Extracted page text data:
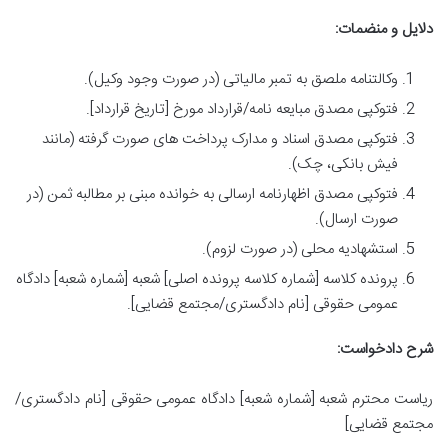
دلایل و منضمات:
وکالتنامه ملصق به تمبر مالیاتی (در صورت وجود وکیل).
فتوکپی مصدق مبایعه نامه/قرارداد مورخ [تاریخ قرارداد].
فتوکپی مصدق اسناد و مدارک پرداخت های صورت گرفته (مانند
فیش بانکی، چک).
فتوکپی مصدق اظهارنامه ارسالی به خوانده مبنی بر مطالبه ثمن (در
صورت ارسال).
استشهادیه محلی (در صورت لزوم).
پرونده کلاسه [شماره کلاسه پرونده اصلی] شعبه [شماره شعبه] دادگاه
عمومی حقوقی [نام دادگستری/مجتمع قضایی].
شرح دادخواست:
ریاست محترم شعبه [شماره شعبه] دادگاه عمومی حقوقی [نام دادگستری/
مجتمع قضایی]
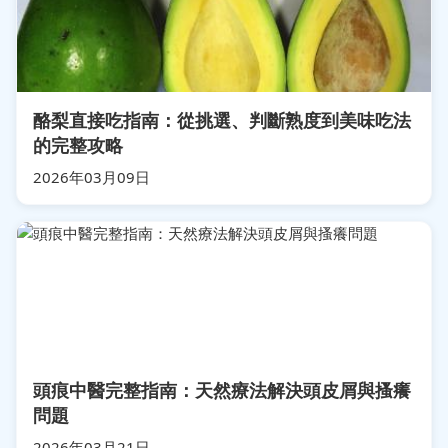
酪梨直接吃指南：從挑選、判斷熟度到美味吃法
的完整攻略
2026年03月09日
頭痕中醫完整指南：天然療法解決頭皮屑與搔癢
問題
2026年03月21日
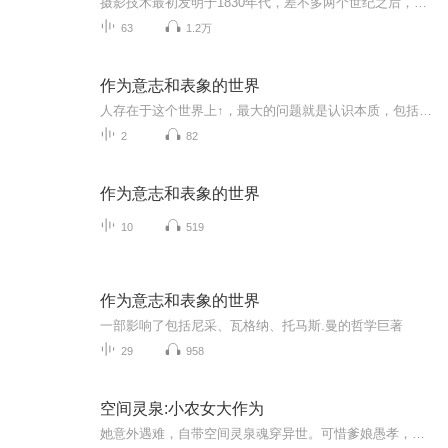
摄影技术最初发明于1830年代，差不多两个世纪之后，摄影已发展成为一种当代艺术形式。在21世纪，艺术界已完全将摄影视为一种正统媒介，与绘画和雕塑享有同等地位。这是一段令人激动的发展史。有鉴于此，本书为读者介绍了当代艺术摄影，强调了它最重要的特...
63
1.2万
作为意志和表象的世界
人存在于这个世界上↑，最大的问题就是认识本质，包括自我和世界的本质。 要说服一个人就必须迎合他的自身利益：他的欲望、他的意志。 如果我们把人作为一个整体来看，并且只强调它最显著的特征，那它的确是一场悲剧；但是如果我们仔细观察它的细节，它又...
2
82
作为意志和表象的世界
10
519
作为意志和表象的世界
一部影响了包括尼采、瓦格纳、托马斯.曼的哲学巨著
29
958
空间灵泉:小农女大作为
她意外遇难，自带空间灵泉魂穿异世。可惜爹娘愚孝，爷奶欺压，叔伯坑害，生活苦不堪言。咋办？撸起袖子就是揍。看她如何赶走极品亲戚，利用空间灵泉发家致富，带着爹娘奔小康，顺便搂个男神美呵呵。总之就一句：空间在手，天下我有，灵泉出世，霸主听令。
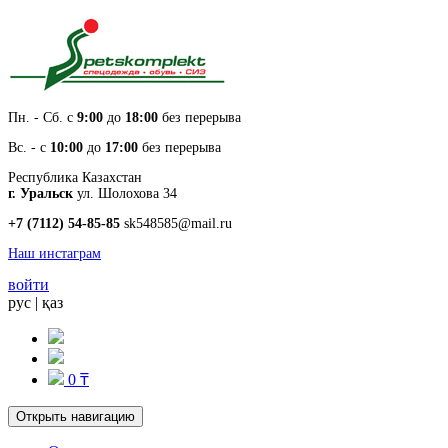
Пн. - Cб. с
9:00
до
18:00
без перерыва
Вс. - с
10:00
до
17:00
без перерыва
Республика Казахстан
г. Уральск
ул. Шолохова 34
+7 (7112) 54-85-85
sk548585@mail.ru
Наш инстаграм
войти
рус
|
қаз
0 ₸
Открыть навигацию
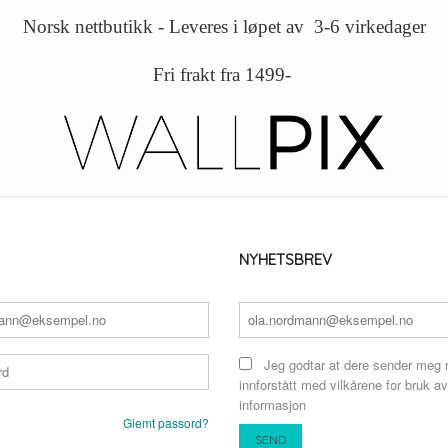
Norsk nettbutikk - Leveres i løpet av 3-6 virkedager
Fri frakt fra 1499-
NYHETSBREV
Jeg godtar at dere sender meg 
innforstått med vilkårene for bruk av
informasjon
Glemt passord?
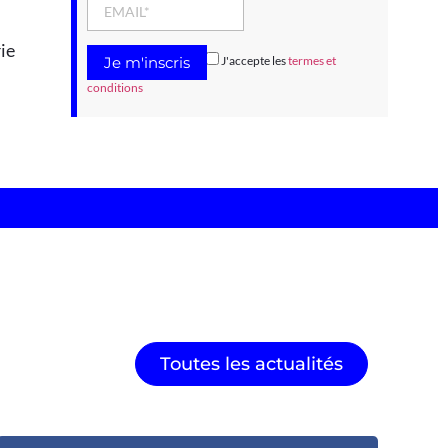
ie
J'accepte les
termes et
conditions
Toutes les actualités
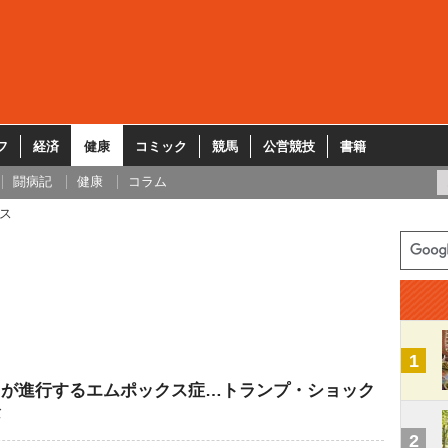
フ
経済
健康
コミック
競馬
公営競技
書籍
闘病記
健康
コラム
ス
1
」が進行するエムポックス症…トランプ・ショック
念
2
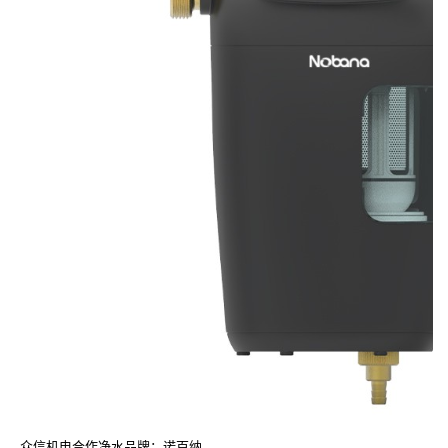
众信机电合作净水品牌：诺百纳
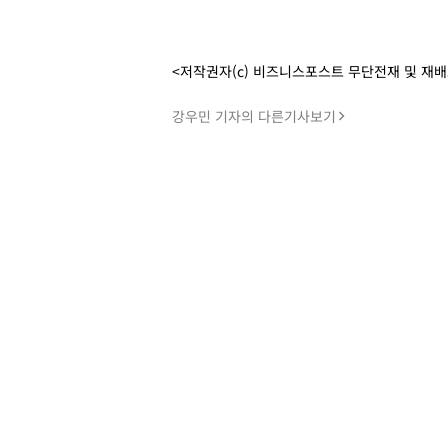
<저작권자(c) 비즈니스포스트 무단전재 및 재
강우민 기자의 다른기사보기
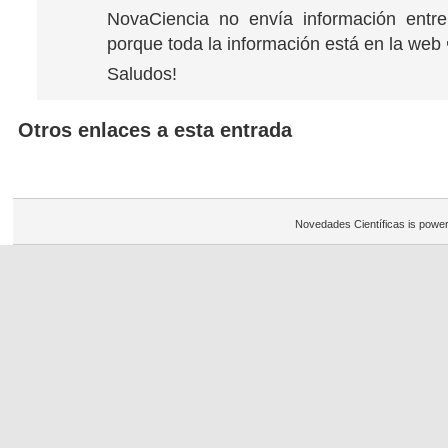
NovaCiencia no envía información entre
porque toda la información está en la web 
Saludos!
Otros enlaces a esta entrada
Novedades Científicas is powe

TRY IT: As you read the records above, find each line that contains "فتوکپی" and copy it.

PROBLEM SOLUTION:
فتوکپی مصدق مبایعه نامه/قرارداد مورخ [تاریخ قرارداد].
فتوکپی مصدق اسناد و مدارک پرداخت های صورت گرفته (مانند
فتوکپی مصدق اظهارنامه ارسالی به خوانده مبنی بر مطالبه ثمن (در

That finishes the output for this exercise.